Reproduce the listing that follows character for character, excluding its pictures.

§ EXCERPTED DATA
·····

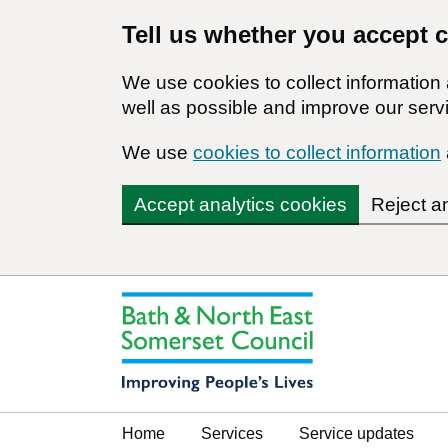
Tell us whether you accept 
We use cookies to collect informatio
well as possible and improve our servi
We use
cookies to collect information
Accept analytics cookies
Reject a
Home
Services
Service updates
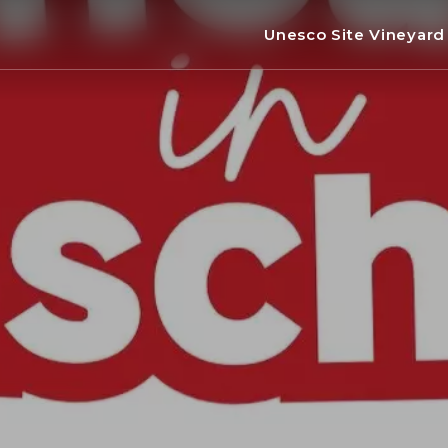
Unesco Site Vineyar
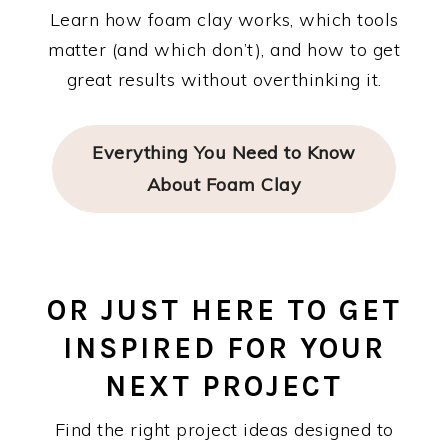
Learn how foam clay works, which tools
matter (and which don’t), and how to get
great results without overthinking it.
Everything You Need to Know
About Foam Clay
OR JUST HERE TO GET
INSPIRED FOR YOUR
NEXT PROJECT
Find the right project ideas designed to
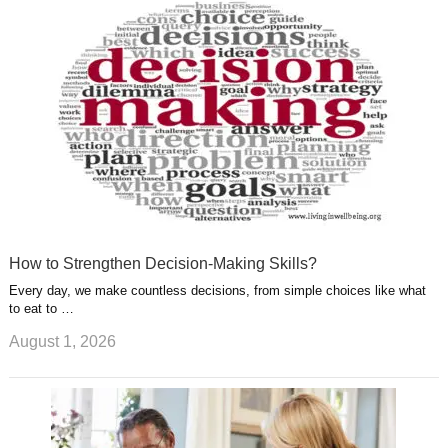
u
e
r
s
s
a
t
m
How to Strengthen Decision-Making Skills?
Every day, we make countless decisions, from simple choices like what
to eat to …
August 1, 2026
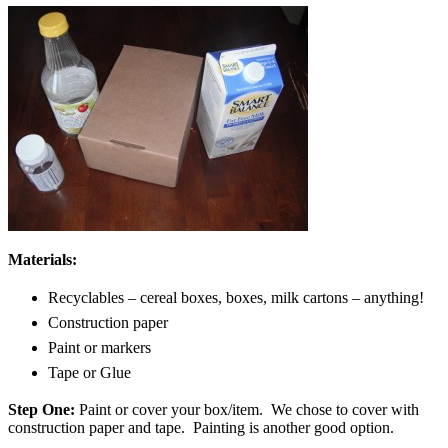
Materials:
Recyclables – cereal boxes, boxes, milk cartons – anything!
Construction paper
Paint or markers
Tape or Glue
Step One:
Paint or cover your box/item. We chose to cover with
construction paper and tape. Painting is another good option.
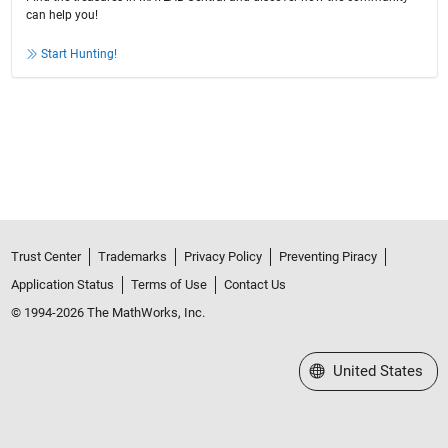
can help you!
Start Hunting!
Trust Center
Trademarks
Privacy Policy
Preventing Piracy
Application Status
Terms of Use
Contact Us
© 1994-2026 The MathWorks, Inc.
Select a Web Site
United States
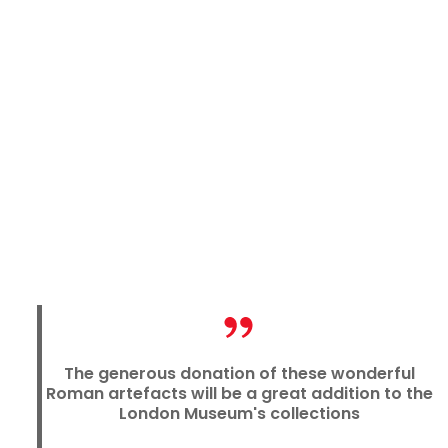
The generous donation of these wonderful
Roman artefacts will be a great addition to the
London Museum's collections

·····

§ SOLVED EXERCISE
Tell us whether you accept 
We use cookies to collect informatio
well as possible and improve our servi
We use
cookies to collect information
Accept analytics cookies
Reject a
Home
Services
Service updates
Unesco Site Vineyar
Learn how foam clay works, which tools
matter (and which don’t), and how to get
great results without overthinking it.
Everything You Need to Know
About Foam Clay
OR JUST HERE TO GET
INSPIRED FOR YOUR
NEXT PROJECT
Find the right project ideas designed to
u
e
r
s
s
a
t
m
How to Strengthen Decision-Making Skills?
Every day, we make countless decisions, from simple choices like what
to eat to …
August 1, 2026
Materials:
Recyclables – cereal boxes, boxes, milk cartons – anything!
Construction paper
Paint or markers
Tape or Glue
Step One:
Paint or cover your box/item. We chose to cover with
construction paper and tape. Painting is another good option.
can help you!
Start Hunting!
Trust Center
Trademarks
Privacy Policy
Preventing Piracy
Application Status
Terms of Use
Contact Us
© 1994-2026 The MathWorks, Inc.
Select a Web Site
United States
The generous donation of these wonderful
Roman artefacts will be a great addition to the
London Museum's collections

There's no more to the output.